:: WHAT IS NEEDED ::
Leave out the pictures and copy the remaining records exactly.

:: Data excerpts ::

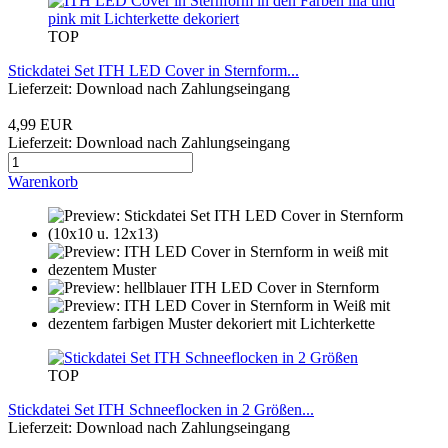
TOP
Stickdatei Set ITH LED Cover in Sternform...
Lieferzeit: Download nach Zahlungseingang
4,99 EUR
Lieferzeit: Download nach Zahlungseingang
Warenkorb
TOP
Stickdatei Set ITH Schneeflocken in 2 Größen...
Lieferzeit: Download nach Zahlungseingang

:: SOLVED PROBLEM ::
TOP
Stickdatei Set ITH LED Cover in Sternform...
Lieferzeit: Download nach Zahlungseingang
4,99 EUR
Lieferzeit: Download nach Zahlungseingang
Warenkorb
TOP
Stickdatei Set ITH Schneeflocken in 2 Größen...
Lieferzeit: Download nach Zahlungseingang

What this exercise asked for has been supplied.